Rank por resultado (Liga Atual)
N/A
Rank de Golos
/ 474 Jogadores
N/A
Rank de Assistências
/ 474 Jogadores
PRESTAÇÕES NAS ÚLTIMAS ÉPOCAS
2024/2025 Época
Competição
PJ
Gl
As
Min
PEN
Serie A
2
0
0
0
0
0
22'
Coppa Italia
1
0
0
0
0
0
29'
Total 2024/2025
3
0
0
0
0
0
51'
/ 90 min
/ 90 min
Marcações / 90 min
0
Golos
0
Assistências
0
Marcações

* * * * *

_Task statement:_ Only the lines from the one holding "Marcações / 90 min" to the end of the material are wanted, each transcribed exactly.

_Task response:_
Marcações / 90 min
0
Golos
0
Assistências
0
Marcações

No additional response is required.